What is Hojicha? : Japanese Roasted Green Tea
With its gentle roasted aroma and refreshing taste, hojicha is widely beloved by many people.
Although it originated in Japan, hojicha is now enjoyed all over the world. However, there may not be many opportunities to rediscover what makes it so appealing.
This article introduces not only the characteristics and flavor of hojicha, but also covers a wide range of topics such as its caffeine content, nutritional components, differences from matcha, and ways to enjoy it.

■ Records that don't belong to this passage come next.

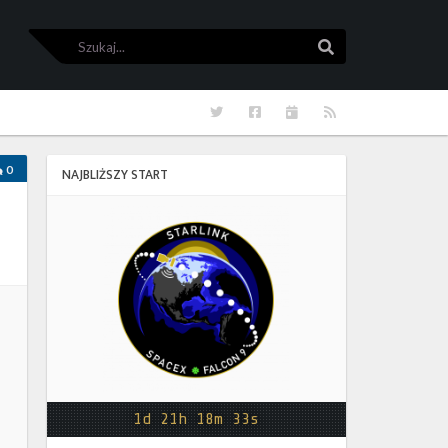
Szukaj
Szukaj
Twitter
Facebook
Kalendarze
RSS
0
NAJBLIŻSZY START
Starlink
Group
17-
38
1d 21h 18m 33s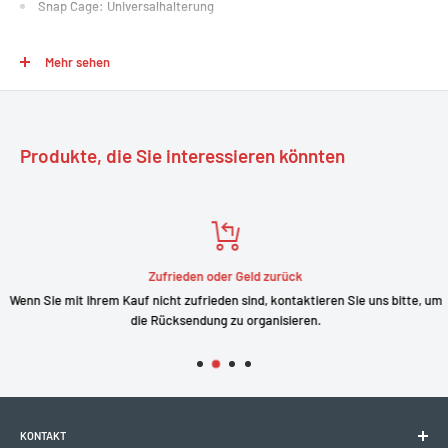
Snap Cage: Universalhalterung
Marke: Abus
Mehr sehen
Produktbeschreibung: Stahlseilschloss
Modell: Tresorflex 6615C
Sicherheitsstufe: 5
Gewicht: 705 g
Produkte, die Sie interessieren könnten
Halterung: mit Snap Cage MU 6C-Halterung
Zufrieden oder Geld zurück
Wenn Sie mit Ihrem Kauf nicht zufrieden sind, kontaktieren Sie uns bitte, um
die Rücksendung zu organisieren.
KONTAKT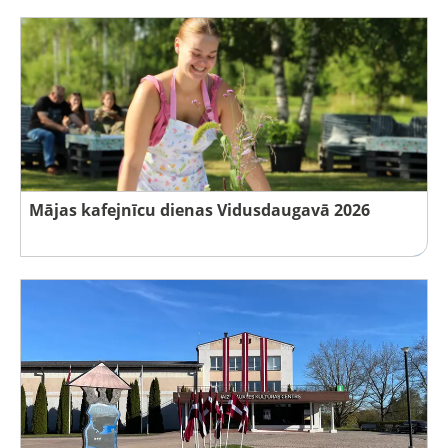
Mājas kafejnīcu dienas Vidusdaugavā 2026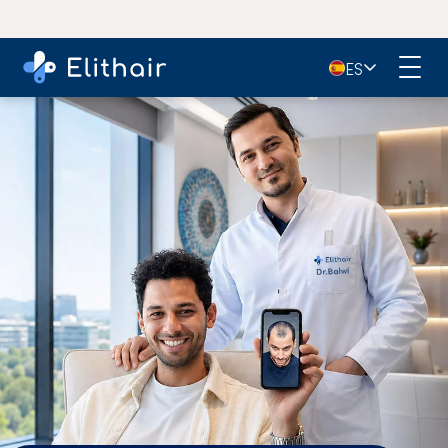
4,9
- Más de 11.000 opiniones en Google
🇪🇸
ES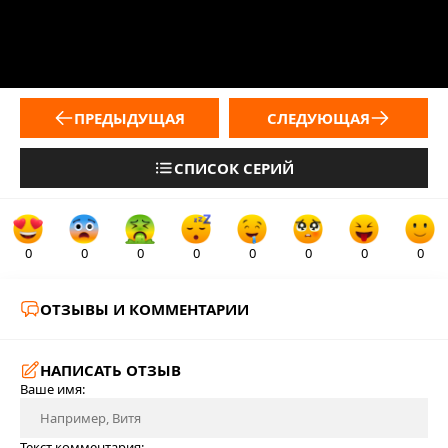
ПРЕДЫДУЩАЯ
СЛЕДУЮЩАЯ
СПИСОК СЕРИЙ
0
0
0
0
0
0
0
0
ОТЗЫВЫ И КОММЕНТАРИИ
НАПИСАТЬ ОТЗЫВ
Ваше имя:
Текст комментария: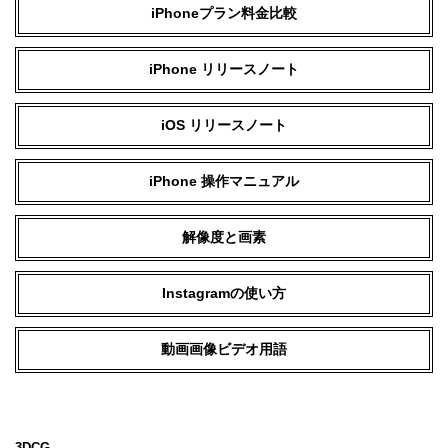
iPhoneプラン料金比較
iPhone リリースノート
iOS リリースノート
iPhone 操作マニュアル
解像度と画素
Instagramの使い方
動画画像ビデオ用語
3DCG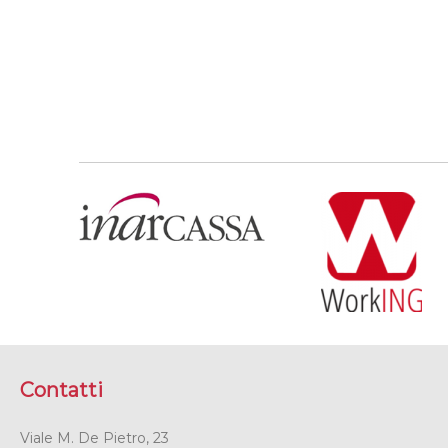
Contatti
Viale M. De Pietro, 23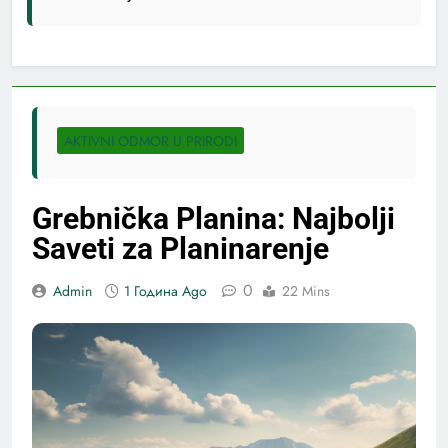
AKTIVNI ODMOR U PRIRODI
Grebnička Planina: Najbolji
Saveti za Planinarenje
0
Admin
1 Година Ago
22 Mins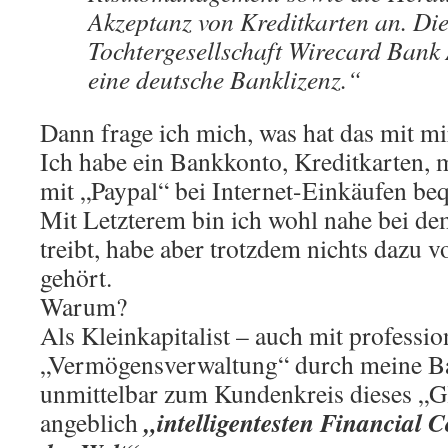
Akzeptanz von Kreditkarten an. Di
Tochtergesellschaft Wirecard Bank
eine deutsche Banklizenz.“
Dann frage ich mich, was hat das mit mi
Ich habe ein Bankkonto, Kreditkarten, 
mit „Paypal“ bei Internet-Einkäufen be
Mit Letzterem bin ich wohl nahe bei de
treibt, habe aber trotzdem nichts dazu 
gehört.
Warum?
Als Kleinkapitalist – auch mit professio
„Vermögensverwaltung“ durch meine Ba
unmittelbar zum Kundenkreis dieses „Gl
„intelligentesten Financial
angeblich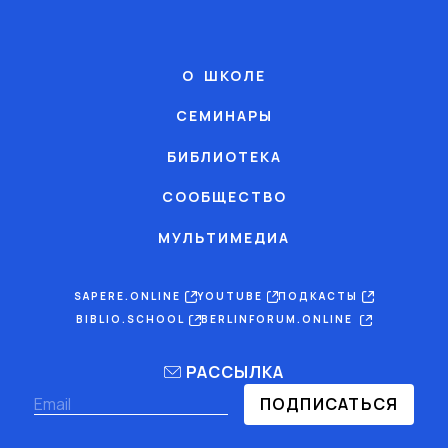
О ШКОЛЕ
СЕМИНАРЫ
БИБЛИОТЕКА
СООБЩЕСТВО
МУЛЬТИМЕДИА
SAPERE.ONLINE
YOUTUBE
ПОДКАСТЫ
BIBLIO.SCHOOL
BERLINFORUM.ONLINE
РАССЫЛКА
ПОДПИСАТЬСЯ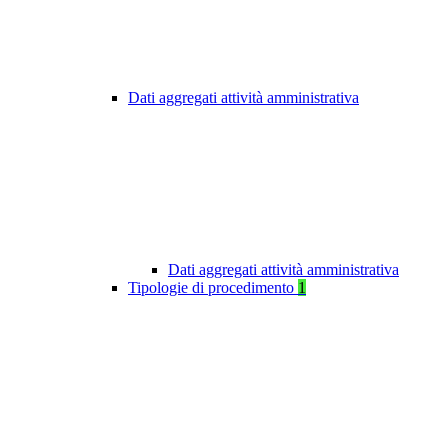
Dati aggregati attività amministrativa
Dati aggregati attività amministrativa
Tipologie di procedimento
1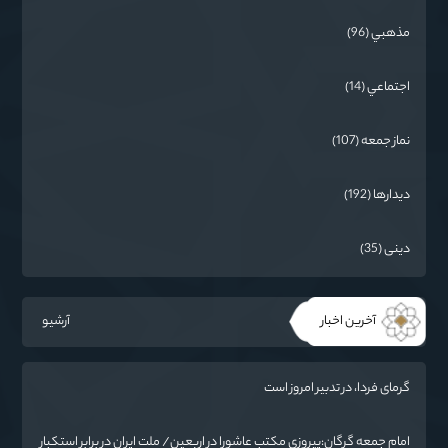
مذهبي (96)
اجتماعي (14)
نماز جمعه (107)
دیدارها (192)
دینی (35)
آخرین اخبار
آرشیو
گرمای فردا، در تدبیر امروز است
امام جمعه گرگان:پیروزی مکتب عاشورا در اربعین/ ملت ایران در برابر استکبار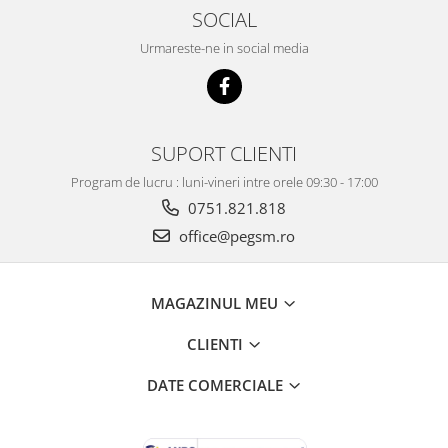
SOCIAL
Urmareste-ne in social media
SUPORT CLIENTI
Program de lucru : luni-vineri intre orele 09:30 - 17:00
0751.821.818
office@pegsm.ro
MAGAZINUL MEU
CLIENTI
DATE COMERCIALE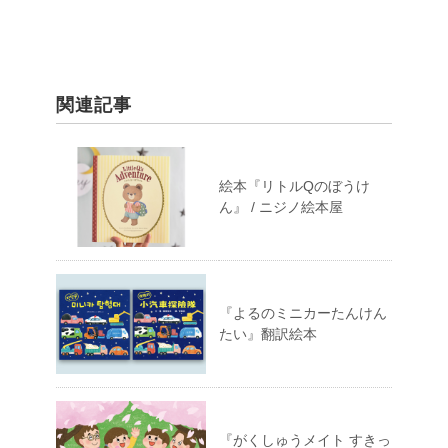
関連記事
絵本『リトルQのぼうけ
ん』 / ニジノ絵本屋
『よるのミニカーたんけん
たい』翻訳絵本
『がくしゅうメイト すきっ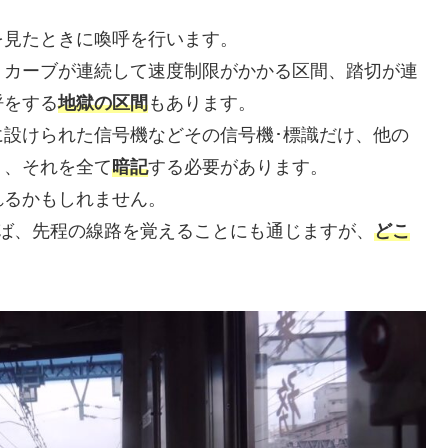
を見たときに喚呼を行います。
、カーブが連続して速度制限がかかる区間、踏切が連
呼をする
地獄の区間
もあります。
設けられた信号機などその信号機･標識だけ、他の
り、それを全て
暗記
する必要があります。
れるかもしれません。
ば、先程の線路を覚えることにも通じますが、
どこ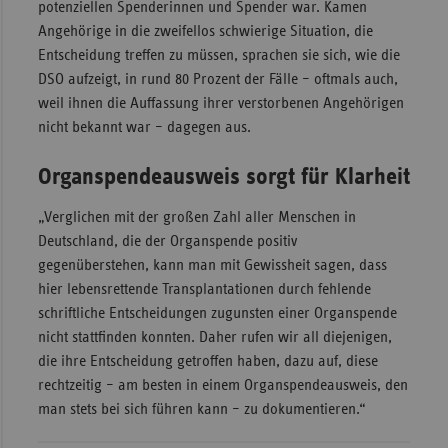
potenziellen Spenderinnen und Spender war. Kamen
Angehörige in die zweifellos schwierige Situation, die
Entscheidung treffen zu müssen, sprachen sie sich, wie die
DSO aufzeigt, in rund 80 Prozent der Fälle – oftmals auch,
weil ihnen die Auffassung ihrer verstorbenen Angehörigen
nicht bekannt war – dagegen aus.
Organspendeausweis sorgt für Klarheit
„Verglichen mit der großen Zahl aller Menschen in
Deutschland, die der Organspende positiv
gegenüberstehen, kann man mit Gewissheit sagen, dass
hier lebensrettende Transplantationen durch fehlende
schriftliche Entscheidungen zugunsten einer Organspende
nicht stattfinden konnten. Daher rufen wir all diejenigen,
die ihre Entscheidung getroffen haben, dazu auf, diese
rechtzeitig – am besten in einem Organspendeausweis, den
man stets bei sich führen kann – zu dokumentieren.“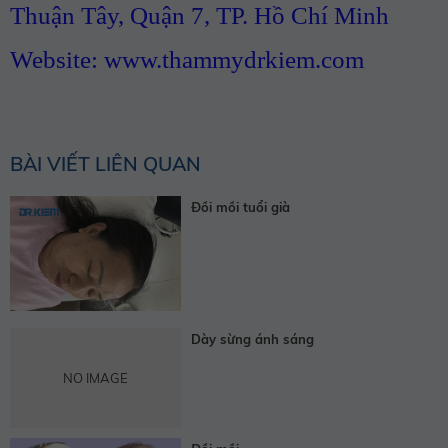
Thuận Tây, Quận 7, TP. Hồ Chí Minh
Website: www.thammydrkiem.com
BÀI VIẾT LIÊN QUAN
Đồi mồi tuổi già
Dày sừng ánh sáng
NO IMAGE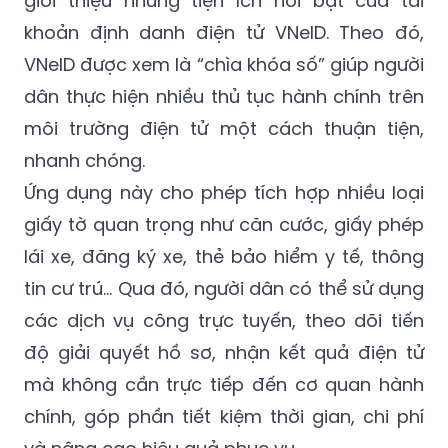
giới thiệu những tiện ích nổi bật của tài
khoản định danh điện tử VNeID. Theo đó,
VNeID được xem là “chìa khóa số” giúp người
dân thực hiện nhiều thủ tục hành chính trên
môi trường điện tử một cách thuận tiện,
nhanh chóng.
Ứng dụng này cho phép tích hợp nhiều loại
giấy tờ quan trọng như căn cước, giấy phép
lái xe, đăng ký xe, thẻ bảo hiểm y tế, thông
tin cư trú… Qua đó, người dân có thể sử dụng
các dịch vụ công trực tuyến, theo dõi tiến
độ giải quyết hồ sơ, nhận kết quả điện tử
mà không cần trực tiếp đến cơ quan hành
chính, góp phần tiết kiệm thời gian, chi phí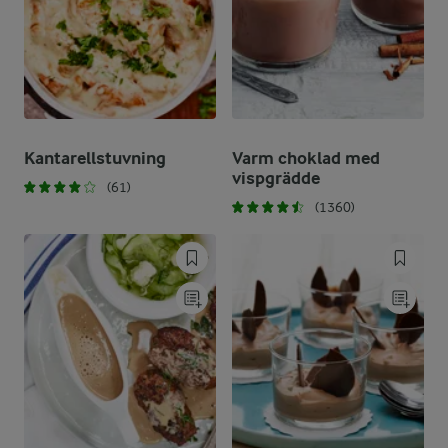
Kantarellstuvning
Varm choklad med
vispgrädde
(61)
(1360)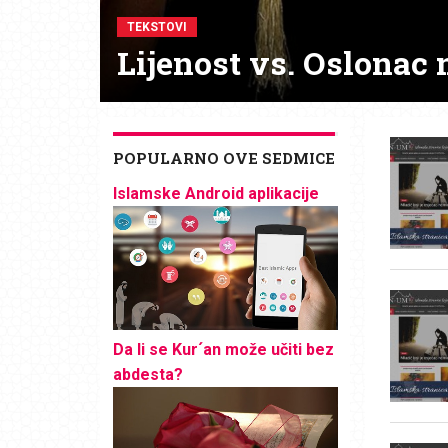
TEKSTOVI
Lijenost vs. Oslonac 
POPULARNO OVE SEDMICE
Islamske Android aplikacije
Da li se Kur´an može učiti bez
abdesta?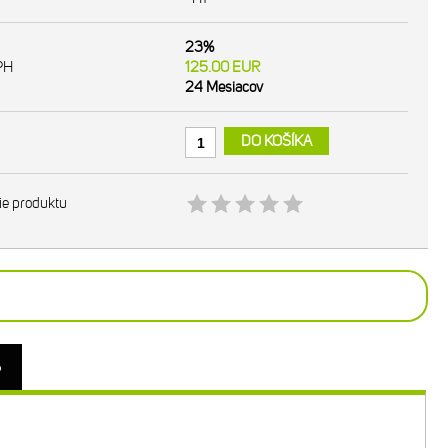
23%
PH
125.00
EUR
24 Mesiacov
DO KOŠÍKA
ie produktu
o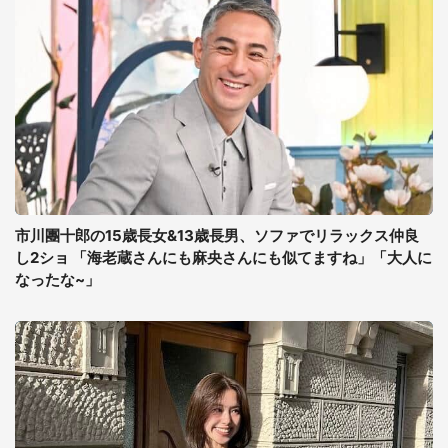
市川團十郎の15歳長女&13歳長男、ソファでリラックス仲良
し2ショ 「海老蔵さんにも麻央さんにも似てますね」「大人に
なったな~」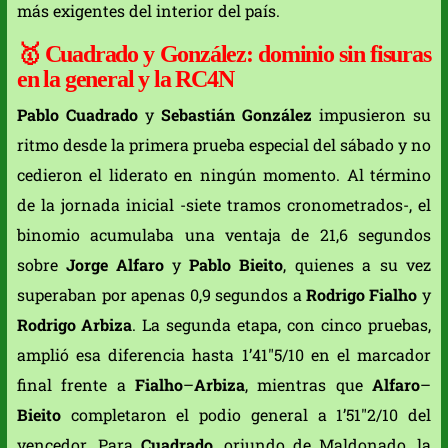
más exigentes del interior del país.
🥇
Cuadrado y González: dominio sin fisuras
en la general y la RC4N
Pablo Cuadrado
y
Sebastián González
impusieron su
ritmo desde la primera prueba especial del sábado y no
cedieron el liderato en ningún momento. Al término
de la jornada inicial -siete tramos cronometrados-, el
binomio acumulaba una ventaja de 21,6 segundos
sobre
Jorge Alfaro
y
Pablo Bieito
, quienes a su vez
superaban por apenas 0,9 segundos a
Rodrigo Fialho
y
Rodrigo Arbiza
. La segunda etapa, con cinco pruebas,
amplió esa diferencia hasta 1’41″5/10 en el marcador
final frente a
Fialho
–
Arbiza
, mientras que
Alfaro
–
Bieito
completaron el podio general a 1’51″2/10 del
vencedor. Para
Cuadrado
, oriundo de Maldonado, la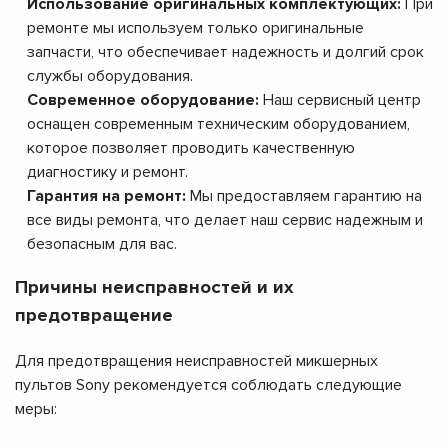
Использование оригинальных комплектующих:
При
ремонте мы используем только оригинальные
запчасти, что обеспечивает надежность и долгий срок
службы оборудования.
Современное оборудование:
Наш сервисный центр
оснащен современным техническим оборудованием,
которое позволяет проводить качественную
диагностику и ремонт.
Гарантия на ремонт:
Мы предоставляем гарантию на
все виды ремонта, что делает наш сервис надежным и
безопасным для вас.
Причины неисправностей и их
предотвращение
Для предотвращения неисправностей микшерных
пультов Sony рекомендуется соблюдать следующие
меры:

Whether you already enjoy hojicha regularly or are thinking about trying it for the first time, this content is designed to help you feel closer to the charm of hojicha.
What is Hojicha?
Hojicha is a roasted tea that originated in Japan and is made by roasting Japanese green tea at high temperatures. The word “hoji” literally means ‘roasting’, and the name comes from this process.
The tea leaves used for hojicha include sencha, bancha, kukicha, and others. By roasting these leaves over strong heat, the astringency and bitterness characteristic of green tea are mellowed, and the roasted aroma is brought to the forefront. Another feature is that the flavor varies depending on the roasting temperature and time. After roasting, the leaves are cooled and sorted, and in some cases, they are further processed into powder form.
In the roasting process, the green pigments in the leaves are broken down, changing their bright green color into a brownish hue. At the same time, some of the catechins are reduced, leading to a milder flavor with less astringency. These changes give hojicha its unique taste, making difference from matcha and sencha.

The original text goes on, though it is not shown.